Saturday, July 15, 2006

Buses, baby and babylon.

Whether it is an unwarranted sense that I´m tired of writing or just don´t want to be bothered, I can see that our blogs have become fewer and smaller in length. Forgive us, I´d say, because we want to tell you our sappy and happy stories but often just don´t feel like wandering into an internet cafe. It just isn´t or does not jibe or seem appropriate with our general vibe at the time. Expats. Humph.

It is official, we have the plane tickets, and we will be coming home on September 7. We´ll spend two weeks trying to arrange health coverage for heather and the baby in Asheville, that is if the great satin George didn´t axe that program while we were gone. We will hang out and see and mooch off of friends and then, hopefully, do a world wind tour of Maine, Indiana and California and possibly if the pocketbook sees favorably come through North Dakota and Seattle.

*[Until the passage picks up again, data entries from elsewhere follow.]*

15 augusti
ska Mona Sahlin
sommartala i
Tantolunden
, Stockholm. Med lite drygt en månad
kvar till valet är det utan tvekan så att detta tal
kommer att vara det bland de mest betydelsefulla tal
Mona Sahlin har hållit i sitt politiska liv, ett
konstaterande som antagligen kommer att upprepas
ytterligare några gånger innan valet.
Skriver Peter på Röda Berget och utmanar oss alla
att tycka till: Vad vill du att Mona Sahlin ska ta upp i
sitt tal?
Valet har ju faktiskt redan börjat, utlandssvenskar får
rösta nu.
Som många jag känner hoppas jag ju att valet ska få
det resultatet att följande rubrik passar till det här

Ah, money, burn it if you still have it. I will join my comrades in labor at the beginning of November.

After we left those impossibly verdant slopes in Chajaneb, Heather and I reluctantly returned to Guatemala City to do what all good citizens of civilization do, battle with the bureacracy. It seems that visa laws changed on June 1, for what I could only make out was little more than a money making scheme. The hassle, or so we thought, would be waiting three days for them to process the paperwork. But in the end, we found a decent little hotel and spent time seeing the ornate National Palace, fountains and cathedrals. All in a all, it went pretty fast except for the times when Heather´s nausea was overwhelming. She is tough, though, and besides the moments when I´ve already become shamefully jealous of the strength, care and time my new offshoot requires, my beautiful wife fared pretty well.

From Guatemala City, we traveled over five hours by four different buses to Copan, Honduras, a tiny colonial town with cobbled streets, whitewashed walls and tile roofs and if I may say so, a bit like an Epcot Center exhibit. Almost too perfect for Central America. Anyway, all of it in a green valley nestled by miles of corn fields, shadowed by the Rio Copan, and home to Copan Ruins, a 1500 year old Mayan homestead and our reason for traveling, of course, there.

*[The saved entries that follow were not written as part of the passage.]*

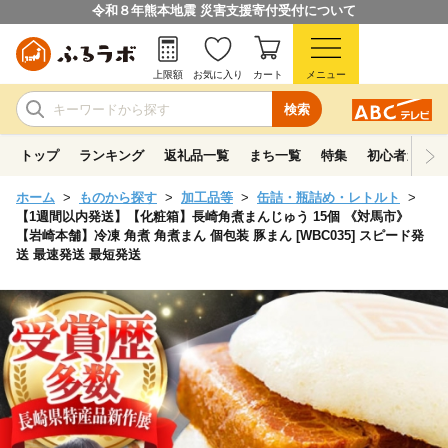
令和８年熊本地震 災害支援寄付受付について
上限額
お気に入り
カート
メニュー
検索
トップ
ランキング
返礼品一覧
まち一覧
特集
初心者ガイド
ホーム
ものから探す
加工品等
缶詰・瓶詰め・レトルト
【1週間以内発送】【化粧箱】長崎角煮まんじゅう 15個 《対馬市》
【岩崎本舗】冷凍 角煮 角煮まん 個包装 豚まん [WBC035] スピード発
送 最速発送 最短発送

Lodging was fine, 10 dollars for a clean room with two beds and a fan, with a shared bathroom. The food in this town was generally horrible, as it seems the case with all the towns where there will be lots of gringos. Try as they might, you just can´t make three thousand years of corn tortilla technology into a Philly steak and cheese. And you know it will be bad, but you are sick of tortillas and want KFC, and so you sucker in and curse the gods for this bad food after.

The next morning, we walked the two klicks to Copan Ruins, an ambling path past fields pregnant with tall grass and horses. The ruins were not cheap, 10 bucks a person and that didn´t include the price of going into the archeology tunnels or the museum, which we did not do. They were not needed.

We have been to four major Mayan ruins this year, and while yes they are separated by hundreds of miles, thinking about it last year I couldn´t but imagine they would mostly be the same. Stone, carvings, pyramids, same time different burg. How wrong it seems I was. They do look a lot alike, but they all have different pervialing feeling. Hard to explain, really. Chichen Itza, in Mexico, was dominated by a single gigantic and wide pyramid, much like they look in Cairo, and it seemed to affect you in a fatherly, motherly way. Protecting and snuggling you. Tikal seems to rise out of the Guatemalan jungle, like a warrior general and most of the temples, at times, feel like they are pressing down on you. I can´t say I was scared, but I felt uncomfortable. Tulum felt like the Mayan Club Med on the shores of the Carribean. And Copan, was less about structures and location, but the fantastic carvings. Hundreds of faces and hyrogliphics, beneath mountain like Ceiba trees. It was soothing, like a neighborhood. All these ruins had, at times, thousands of people living there but this was the only place it was still obvious after two milleniums.